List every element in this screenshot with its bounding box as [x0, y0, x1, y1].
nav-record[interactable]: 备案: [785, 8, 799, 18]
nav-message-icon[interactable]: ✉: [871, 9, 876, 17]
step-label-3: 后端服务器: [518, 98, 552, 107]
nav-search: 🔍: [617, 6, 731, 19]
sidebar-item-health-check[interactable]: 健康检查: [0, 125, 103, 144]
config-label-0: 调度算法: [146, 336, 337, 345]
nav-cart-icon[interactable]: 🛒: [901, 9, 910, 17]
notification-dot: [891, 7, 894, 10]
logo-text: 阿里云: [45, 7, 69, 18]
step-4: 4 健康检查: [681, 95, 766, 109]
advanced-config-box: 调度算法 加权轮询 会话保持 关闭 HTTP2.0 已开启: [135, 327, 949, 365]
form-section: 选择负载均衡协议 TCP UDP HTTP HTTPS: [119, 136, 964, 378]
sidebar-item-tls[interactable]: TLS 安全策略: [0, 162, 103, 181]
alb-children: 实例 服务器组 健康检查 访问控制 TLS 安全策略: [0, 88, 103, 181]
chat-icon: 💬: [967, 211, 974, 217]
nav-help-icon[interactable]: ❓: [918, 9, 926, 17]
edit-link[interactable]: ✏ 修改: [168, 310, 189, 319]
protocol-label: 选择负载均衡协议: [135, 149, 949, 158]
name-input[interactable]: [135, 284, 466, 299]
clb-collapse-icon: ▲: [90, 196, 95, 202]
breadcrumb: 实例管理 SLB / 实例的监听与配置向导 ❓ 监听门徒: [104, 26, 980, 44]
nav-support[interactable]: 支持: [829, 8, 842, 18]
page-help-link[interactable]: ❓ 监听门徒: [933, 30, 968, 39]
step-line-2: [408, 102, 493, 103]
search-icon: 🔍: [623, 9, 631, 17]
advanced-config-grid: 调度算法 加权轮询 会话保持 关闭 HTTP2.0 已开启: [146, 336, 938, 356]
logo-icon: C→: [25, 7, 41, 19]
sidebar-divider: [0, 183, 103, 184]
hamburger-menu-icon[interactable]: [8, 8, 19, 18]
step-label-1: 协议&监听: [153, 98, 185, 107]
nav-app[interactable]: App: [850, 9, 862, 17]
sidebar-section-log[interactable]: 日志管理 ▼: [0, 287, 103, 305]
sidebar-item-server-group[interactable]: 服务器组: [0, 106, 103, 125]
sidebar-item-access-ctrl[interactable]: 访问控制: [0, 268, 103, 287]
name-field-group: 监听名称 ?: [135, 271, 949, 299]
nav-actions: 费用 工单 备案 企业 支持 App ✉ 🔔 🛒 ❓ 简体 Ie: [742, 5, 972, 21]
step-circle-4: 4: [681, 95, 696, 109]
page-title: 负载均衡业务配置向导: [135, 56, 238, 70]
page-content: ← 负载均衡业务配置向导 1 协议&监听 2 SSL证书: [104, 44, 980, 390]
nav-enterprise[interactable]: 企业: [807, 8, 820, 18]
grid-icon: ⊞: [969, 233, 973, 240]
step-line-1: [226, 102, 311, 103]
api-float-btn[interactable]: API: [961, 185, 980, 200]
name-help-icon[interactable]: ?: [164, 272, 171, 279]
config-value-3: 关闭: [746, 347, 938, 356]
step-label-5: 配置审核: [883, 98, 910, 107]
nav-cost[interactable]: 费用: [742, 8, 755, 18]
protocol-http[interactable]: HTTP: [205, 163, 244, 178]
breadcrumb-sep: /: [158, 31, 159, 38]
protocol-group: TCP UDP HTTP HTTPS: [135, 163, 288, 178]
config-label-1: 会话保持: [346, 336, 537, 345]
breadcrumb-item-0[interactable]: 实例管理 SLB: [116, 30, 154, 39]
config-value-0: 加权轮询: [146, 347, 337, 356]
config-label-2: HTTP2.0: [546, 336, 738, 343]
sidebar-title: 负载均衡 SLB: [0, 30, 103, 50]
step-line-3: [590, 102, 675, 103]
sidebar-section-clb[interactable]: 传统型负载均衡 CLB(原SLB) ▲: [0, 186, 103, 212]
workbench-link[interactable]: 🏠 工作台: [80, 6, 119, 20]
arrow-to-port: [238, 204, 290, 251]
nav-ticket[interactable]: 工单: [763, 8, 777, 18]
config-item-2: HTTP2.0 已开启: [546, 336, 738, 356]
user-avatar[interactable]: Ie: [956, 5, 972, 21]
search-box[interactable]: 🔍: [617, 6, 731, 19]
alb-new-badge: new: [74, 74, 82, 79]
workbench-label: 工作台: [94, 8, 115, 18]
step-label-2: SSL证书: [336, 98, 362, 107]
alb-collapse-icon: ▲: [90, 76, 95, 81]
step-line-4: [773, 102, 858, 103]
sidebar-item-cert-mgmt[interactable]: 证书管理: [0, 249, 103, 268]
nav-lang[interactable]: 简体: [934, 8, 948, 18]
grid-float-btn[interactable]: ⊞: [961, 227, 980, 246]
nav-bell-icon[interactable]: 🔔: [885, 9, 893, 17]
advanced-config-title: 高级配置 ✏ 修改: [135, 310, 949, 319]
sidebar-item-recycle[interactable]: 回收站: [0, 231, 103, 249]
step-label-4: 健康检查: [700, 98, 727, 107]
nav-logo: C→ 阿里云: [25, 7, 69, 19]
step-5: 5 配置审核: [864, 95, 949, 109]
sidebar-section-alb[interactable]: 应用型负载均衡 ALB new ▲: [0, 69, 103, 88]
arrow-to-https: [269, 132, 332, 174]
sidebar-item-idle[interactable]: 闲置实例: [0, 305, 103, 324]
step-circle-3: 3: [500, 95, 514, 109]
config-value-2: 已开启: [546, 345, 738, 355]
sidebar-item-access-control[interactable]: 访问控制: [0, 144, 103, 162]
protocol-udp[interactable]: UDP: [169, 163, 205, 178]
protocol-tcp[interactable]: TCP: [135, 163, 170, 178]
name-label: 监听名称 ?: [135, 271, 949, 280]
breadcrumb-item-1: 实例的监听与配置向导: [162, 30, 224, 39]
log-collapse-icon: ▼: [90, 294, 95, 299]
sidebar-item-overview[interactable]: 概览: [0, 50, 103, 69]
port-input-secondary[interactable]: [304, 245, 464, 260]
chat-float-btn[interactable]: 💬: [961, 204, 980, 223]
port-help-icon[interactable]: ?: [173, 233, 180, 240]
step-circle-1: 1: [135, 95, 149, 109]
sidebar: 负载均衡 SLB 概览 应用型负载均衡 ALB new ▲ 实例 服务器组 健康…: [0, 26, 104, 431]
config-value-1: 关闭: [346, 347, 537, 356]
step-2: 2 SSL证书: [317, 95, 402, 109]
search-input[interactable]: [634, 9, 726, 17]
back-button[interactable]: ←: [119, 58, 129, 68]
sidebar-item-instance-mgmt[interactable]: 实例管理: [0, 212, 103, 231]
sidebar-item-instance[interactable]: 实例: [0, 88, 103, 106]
= = = = =
Using the listing above, show each line holding the string "会话保持".

* WRITTEN RESPONSE
advanced-config-box: 调度算法 加权轮询 会话保持 关闭 HTTP2.0 已开启: [135, 327, 949, 365]
advanced-config-grid: 调度算法 加权轮询 会话保持 关闭 HTTP2.0 已开启: [146, 336, 938, 356]
config-label-1: 会话保持: [346, 336, 537, 345]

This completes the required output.